● **Exercise objective**: The records below are to be set down again exactly, with the pictures left out.

● **Records supplied**:
:::

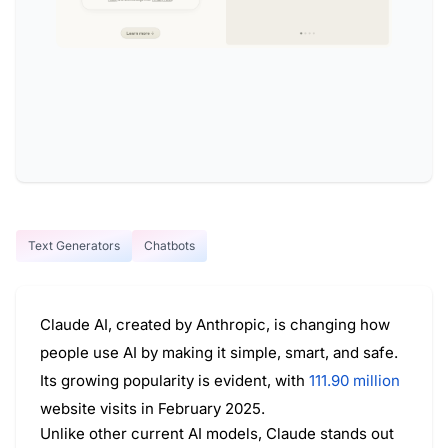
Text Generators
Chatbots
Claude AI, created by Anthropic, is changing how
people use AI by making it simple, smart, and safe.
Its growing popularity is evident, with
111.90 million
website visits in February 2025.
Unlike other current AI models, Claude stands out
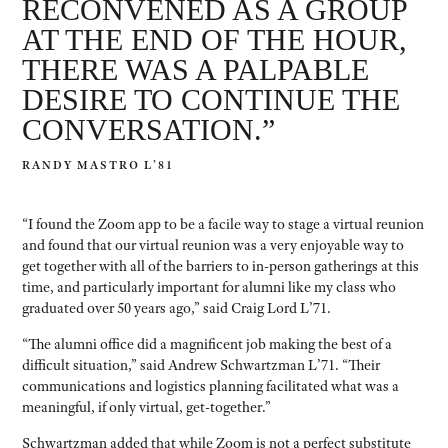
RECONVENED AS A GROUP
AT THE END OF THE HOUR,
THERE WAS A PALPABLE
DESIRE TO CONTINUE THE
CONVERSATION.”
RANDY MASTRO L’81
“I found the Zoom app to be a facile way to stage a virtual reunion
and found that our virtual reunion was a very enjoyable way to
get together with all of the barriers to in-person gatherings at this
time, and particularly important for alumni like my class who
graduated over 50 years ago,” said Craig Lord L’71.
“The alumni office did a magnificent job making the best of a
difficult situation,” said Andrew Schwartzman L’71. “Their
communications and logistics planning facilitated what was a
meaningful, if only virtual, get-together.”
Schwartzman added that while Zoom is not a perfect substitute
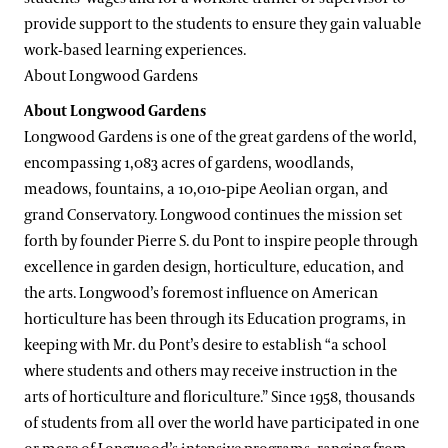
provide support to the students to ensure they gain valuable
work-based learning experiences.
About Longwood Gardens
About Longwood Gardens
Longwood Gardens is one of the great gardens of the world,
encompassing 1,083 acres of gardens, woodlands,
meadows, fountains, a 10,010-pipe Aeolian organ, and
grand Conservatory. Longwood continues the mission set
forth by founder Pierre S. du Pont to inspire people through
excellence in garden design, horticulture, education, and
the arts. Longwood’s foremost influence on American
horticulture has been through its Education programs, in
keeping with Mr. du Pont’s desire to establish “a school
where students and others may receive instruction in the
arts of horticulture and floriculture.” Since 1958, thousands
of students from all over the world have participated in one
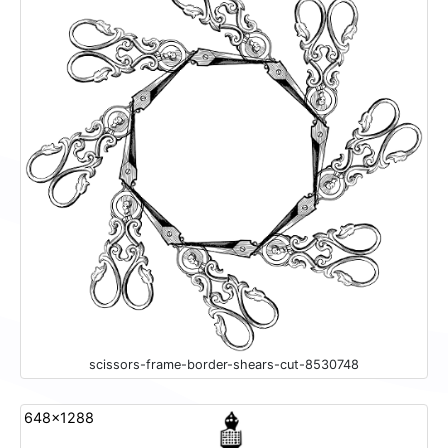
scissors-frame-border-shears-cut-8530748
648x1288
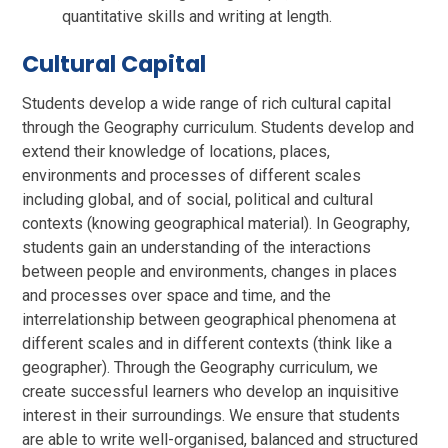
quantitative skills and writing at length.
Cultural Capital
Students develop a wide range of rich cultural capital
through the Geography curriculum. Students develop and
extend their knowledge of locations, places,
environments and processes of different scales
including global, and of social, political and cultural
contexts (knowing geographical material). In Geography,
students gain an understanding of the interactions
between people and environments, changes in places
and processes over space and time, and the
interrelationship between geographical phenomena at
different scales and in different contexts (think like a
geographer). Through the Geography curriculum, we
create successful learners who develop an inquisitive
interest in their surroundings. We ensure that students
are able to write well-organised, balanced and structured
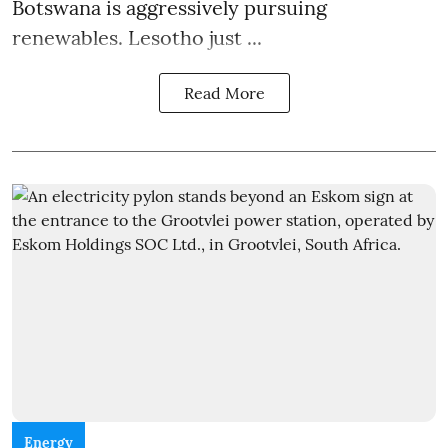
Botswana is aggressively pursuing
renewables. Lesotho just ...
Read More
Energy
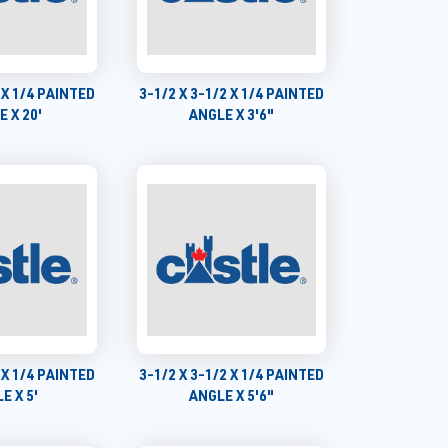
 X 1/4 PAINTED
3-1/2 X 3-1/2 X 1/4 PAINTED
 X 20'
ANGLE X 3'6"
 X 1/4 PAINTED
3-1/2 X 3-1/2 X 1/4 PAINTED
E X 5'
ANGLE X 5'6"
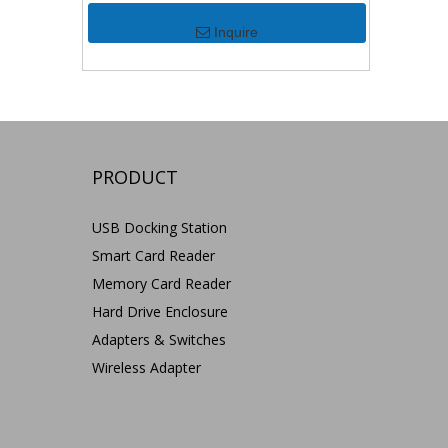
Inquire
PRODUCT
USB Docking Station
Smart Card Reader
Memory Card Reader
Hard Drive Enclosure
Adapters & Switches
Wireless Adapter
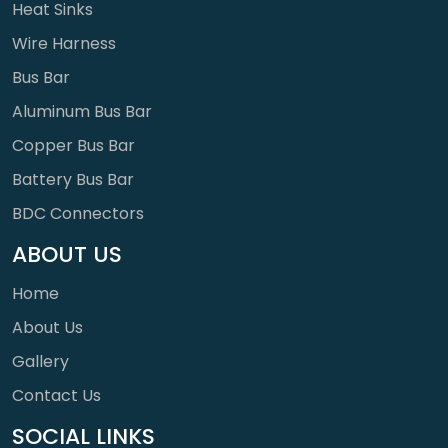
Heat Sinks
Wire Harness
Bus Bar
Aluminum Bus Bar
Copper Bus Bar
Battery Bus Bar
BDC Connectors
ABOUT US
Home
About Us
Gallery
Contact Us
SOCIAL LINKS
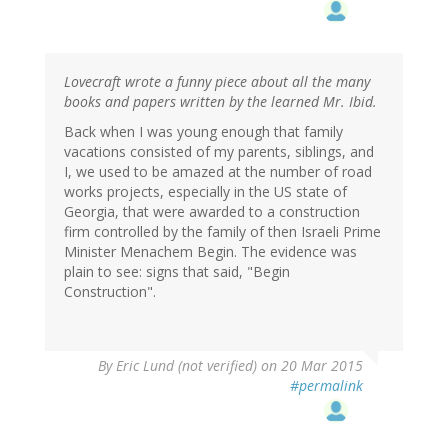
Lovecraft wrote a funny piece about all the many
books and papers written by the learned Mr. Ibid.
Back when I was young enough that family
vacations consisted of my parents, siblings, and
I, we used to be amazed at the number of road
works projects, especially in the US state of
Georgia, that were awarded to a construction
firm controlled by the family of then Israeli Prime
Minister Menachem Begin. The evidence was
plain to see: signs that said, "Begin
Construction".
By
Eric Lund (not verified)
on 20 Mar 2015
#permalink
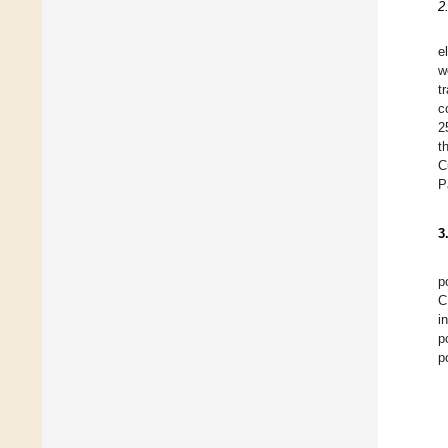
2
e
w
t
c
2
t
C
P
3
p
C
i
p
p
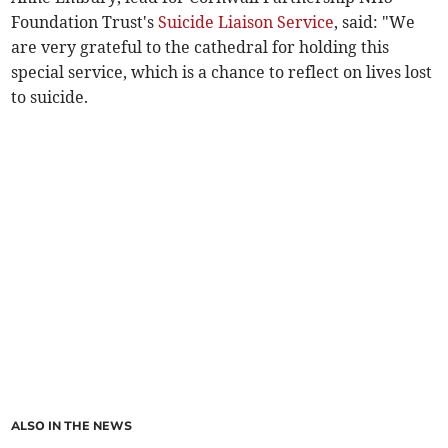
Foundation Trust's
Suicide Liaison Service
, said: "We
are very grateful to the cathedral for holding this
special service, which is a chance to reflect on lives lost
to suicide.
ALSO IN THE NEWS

:::

● **Reply**:
Text Generators
Chatbots
Claude AI, created by Anthropic, is changing how
people use AI by making it simple, smart, and safe.
Its growing popularity is evident, with
111.90 million
website visits in February 2025.
Unlike other current AI models, Claude stands out
RECONVENED AS A GROUP
AT THE END OF THE HOUR,
THERE WAS A PALPABLE
DESIRE TO CONTINUE THE
CONVERSATION.”
RANDY MASTRO L’81
“I found the Zoom app to be a facile way to stage a virtual reunion
and found that our virtual reunion was a very enjoyable way to
get together with all of the barriers to in-person gatherings at this
time, and particularly important for alumni like my class who
graduated over 50 years ago,” said Craig Lord L’71.
“The alumni office did a magnificent job making the best of a
difficult situation,” said Andrew Schwartzman L’71. “Their
communications and logistics planning facilitated what was a
meaningful, if only virtual, get-together.”
Schwartzman added that while Zoom is not a perfect substitute
provide support to the students to ensure they gain valuable
work-based learning experiences.
About Longwood Gardens
About Longwood Gardens
Longwood Gardens is one of the great gardens of the world,
encompassing 1,083 acres of gardens, woodlands,
meadows, fountains, a 10,010-pipe Aeolian organ, and
grand Conservatory. Longwood continues the mission set
forth by founder Pierre S. du Pont to inspire people through
excellence in garden design, horticulture, education, and
the arts. Longwood’s foremost influence on American
horticulture has been through its Education programs, in
keeping with Mr. du Pont’s desire to establish “a school
where students and others may receive instruction in the
arts of horticulture and floriculture.” Since 1958, thousands
of students from all over the world have participated in one
scissors-frame-border-shears-cut-8530748
648x1288
quantitative skills and writing at length.
Cultural Capital
Students develop a wide range of rich cultural capital
through the Geography curriculum. Students develop and
extend their knowledge of locations, places,
environments and processes of different scales
including global, and of social, political and cultural
contexts (knowing geographical material). In Geography,
students gain an understanding of the interactions
between people and environments, changes in places
and processes over space and time, and the
interrelationship between geographical phenomena at
different scales and in different contexts (think like a
geographer). Through the Geography curriculum, we
create successful learners who develop an inquisitive
interest in their surroundings. We ensure that students
are able to write well-organised, balanced and structured
Botswana is aggressively pursuing
renewables. Lesotho just ...
Read More
Energy
 X 1/4 PAINTED
3-1/2 X 3-1/2 X 1/4 PAINTED
 X 20'
ANGLE X 3'6"
 X 1/4 PAINTED
3-1/2 X 3-1/2 X 1/4 PAINTED
E X 5'
ANGLE X 5'6"
Inquire
PRODUCT
USB Docking Station
Smart Card Reader
Memory Card Reader
Hard Drive Enclosure
Adapters & Switches
Wireless Adapter
Heat Sinks
Wire Harness
Bus Bar
Aluminum Bus Bar
Copper Bus Bar
Battery Bus Bar
BDC Connectors
ABOUT US
Home
About Us
Gallery
Contact Us
SOCIAL LINKS
Lovecraft wrote a funny piece about all the many
books and papers written by the learned Mr. Ibid.
Back when I was young enough that family
vacations consisted of my parents, siblings, and
I, we used to be amazed at the number of road
works projects, especially in the US state of
Georgia, that were awarded to a construction
firm controlled by the family of then Israeli Prime
Minister Menachem Begin. The evidence was
plain to see: signs that said, "Begin
Construction".
By
Eric Lund (not verified)
on 20 Mar 2015
#permalink
2
e
w
t
c
2
t
C
P
3
p
C
i
p
p
Foundation Trust's
Suicide Liaison Service
, said: "We
are very grateful to the cathedral for holding this
special service, which is a chance to reflect on lives lost
to suicide.
ALSO IN THE NEWS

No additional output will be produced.